Estramadura - Monfrague National Park



 On a windy fine day in April 2018, after leaving Torrejon el Rubio, the last inhabited village in a vast green undulating landscape that forms the South-Eastern approaches to Monfrague National Park, Extremadura, we set off to explore the park’s birdlife. The UNESCO recognised park, with 18,396 hectares in its core area around the confluence of the Tagus and Tielar rivers, was the first space to be protected as a biosphere in Extremadura, being declared a Natural Park in April 1979. It's habitat is gradually being restored to its natural state, as the introduced species of trees, such as Eucalyptus, are eradicated and replaced with native holme and cork oak. The biosphere supports a great diversity of fauna and flora. At its core lies a reconstructed Spanish village with tourist facilities, parking and holiday accommodation in reconstructed cottages.

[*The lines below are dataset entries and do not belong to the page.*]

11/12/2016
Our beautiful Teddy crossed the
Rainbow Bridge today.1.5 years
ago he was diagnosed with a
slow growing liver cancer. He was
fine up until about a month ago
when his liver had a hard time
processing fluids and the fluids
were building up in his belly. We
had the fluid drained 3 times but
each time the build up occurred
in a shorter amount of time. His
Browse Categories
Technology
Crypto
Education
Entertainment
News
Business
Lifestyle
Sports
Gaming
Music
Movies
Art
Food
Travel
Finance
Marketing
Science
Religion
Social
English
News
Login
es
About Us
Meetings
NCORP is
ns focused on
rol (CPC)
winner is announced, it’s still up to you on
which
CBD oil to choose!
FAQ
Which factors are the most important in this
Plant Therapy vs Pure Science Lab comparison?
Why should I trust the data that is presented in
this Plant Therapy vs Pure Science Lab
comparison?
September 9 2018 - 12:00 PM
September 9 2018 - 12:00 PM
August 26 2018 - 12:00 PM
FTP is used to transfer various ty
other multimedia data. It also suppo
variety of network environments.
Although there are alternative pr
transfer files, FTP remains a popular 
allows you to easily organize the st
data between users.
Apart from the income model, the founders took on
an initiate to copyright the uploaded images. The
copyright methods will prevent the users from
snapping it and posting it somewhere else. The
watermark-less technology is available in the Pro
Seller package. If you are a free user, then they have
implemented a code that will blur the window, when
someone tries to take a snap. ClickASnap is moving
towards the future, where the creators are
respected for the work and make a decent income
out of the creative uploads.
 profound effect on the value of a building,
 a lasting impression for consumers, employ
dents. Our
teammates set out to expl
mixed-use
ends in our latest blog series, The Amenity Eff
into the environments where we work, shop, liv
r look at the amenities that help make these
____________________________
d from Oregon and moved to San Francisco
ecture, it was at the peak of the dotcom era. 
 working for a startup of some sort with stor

 The entrance to the Park is through a narrow gorge with awesome scenery. Rounding a corner in the road, we were confronted by the towering Armorican quartzite rock face of Penafalcon (Falcon’s rock) gleaming in the sunlight of a new day. We were blown away by the Jaws of Penafalcon,  the craggy cleft through which the Tagus flooded in its vast reservoir. The sheer drop from the road enhanced the grandeur of the dinosaur spine of rocks towering above us on which perched ranks of griffon vultures, warming up in the early morning sun like their ancestors, before taking flight to search for prey. In the stunted bushes on the precipitate scree below the spine of rocks, small brown birds flitted about beguiling the watchers with calls, sometimes revealing themselves as blue tits, rock buntings and great tits, but often hiding from sight.

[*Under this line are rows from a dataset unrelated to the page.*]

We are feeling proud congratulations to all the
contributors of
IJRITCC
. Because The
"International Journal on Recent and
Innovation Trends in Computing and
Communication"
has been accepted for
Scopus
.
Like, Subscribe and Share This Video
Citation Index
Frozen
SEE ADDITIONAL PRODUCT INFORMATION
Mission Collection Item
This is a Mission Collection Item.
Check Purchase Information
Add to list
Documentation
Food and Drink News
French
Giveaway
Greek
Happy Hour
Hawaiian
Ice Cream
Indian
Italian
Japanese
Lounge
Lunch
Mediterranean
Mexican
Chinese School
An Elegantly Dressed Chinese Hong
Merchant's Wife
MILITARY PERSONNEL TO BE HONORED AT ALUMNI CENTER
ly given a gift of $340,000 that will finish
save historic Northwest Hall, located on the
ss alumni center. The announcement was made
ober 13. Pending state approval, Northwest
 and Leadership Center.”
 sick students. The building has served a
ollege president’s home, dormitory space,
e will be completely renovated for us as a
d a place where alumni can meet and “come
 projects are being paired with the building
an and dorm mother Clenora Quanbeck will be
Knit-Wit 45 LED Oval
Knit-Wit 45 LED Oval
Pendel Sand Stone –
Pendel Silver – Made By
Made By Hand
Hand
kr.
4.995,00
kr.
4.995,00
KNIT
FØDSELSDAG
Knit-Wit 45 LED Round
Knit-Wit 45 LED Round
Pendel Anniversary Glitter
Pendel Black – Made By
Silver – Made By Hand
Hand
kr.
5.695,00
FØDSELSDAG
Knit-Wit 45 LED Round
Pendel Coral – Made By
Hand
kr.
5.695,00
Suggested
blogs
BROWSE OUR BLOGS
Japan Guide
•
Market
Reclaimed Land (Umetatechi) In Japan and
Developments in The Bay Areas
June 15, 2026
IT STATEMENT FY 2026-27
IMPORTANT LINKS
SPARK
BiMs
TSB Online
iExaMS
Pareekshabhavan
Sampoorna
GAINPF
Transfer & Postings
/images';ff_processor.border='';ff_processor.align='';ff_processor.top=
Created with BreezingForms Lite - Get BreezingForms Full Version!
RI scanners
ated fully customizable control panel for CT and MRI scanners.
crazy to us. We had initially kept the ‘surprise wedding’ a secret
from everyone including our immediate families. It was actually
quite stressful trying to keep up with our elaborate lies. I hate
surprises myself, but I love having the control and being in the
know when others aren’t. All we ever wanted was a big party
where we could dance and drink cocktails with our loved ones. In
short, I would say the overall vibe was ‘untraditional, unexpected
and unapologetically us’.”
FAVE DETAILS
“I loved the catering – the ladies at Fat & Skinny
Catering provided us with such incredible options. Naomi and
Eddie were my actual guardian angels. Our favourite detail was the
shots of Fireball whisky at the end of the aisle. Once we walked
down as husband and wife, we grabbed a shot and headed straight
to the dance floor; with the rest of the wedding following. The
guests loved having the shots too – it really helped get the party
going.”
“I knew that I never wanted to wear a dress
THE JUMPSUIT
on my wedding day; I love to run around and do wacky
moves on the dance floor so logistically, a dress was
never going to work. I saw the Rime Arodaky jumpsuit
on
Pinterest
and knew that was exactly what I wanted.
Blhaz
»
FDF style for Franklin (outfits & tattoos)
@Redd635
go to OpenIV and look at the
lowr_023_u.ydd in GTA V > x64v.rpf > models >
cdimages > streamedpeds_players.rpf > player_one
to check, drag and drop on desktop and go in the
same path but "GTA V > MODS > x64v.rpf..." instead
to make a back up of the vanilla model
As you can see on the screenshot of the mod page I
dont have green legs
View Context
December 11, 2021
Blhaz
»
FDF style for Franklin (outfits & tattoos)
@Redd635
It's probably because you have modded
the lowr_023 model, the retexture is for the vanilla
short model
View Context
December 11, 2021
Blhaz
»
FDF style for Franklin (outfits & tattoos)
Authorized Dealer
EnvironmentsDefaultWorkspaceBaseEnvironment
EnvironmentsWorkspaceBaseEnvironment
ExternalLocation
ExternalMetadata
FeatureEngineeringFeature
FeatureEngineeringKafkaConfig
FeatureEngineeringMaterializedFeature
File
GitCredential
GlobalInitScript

 On a pillar of rock, jammed in the Tagus like a jagged tooth, a Blue Rock Thrush hesitantly clambered about, while overhead  vultures, a black kite and white storks drifted through the cleft and circled over head unconcerned by the peregrine falcon nearby. The wind-whipped watchers on the road were gradually warmed by the rising sun, too, as well as by the sight of a Bonelli’s Eagle searching for food over the opposite river bank’s steep-sloping scrub. Below it barn swallows and martins danced as they fed on flies above the river’s banks, apparently unaware of the graceful wheeling of a black stork looking for somewhere to perch, perhaps to hunt. Late in the day as we passed back through the Jaws a Spanish Imperial Eagle drifted into view, high in the sky as we set off back to our hotel at Vinas las Torres.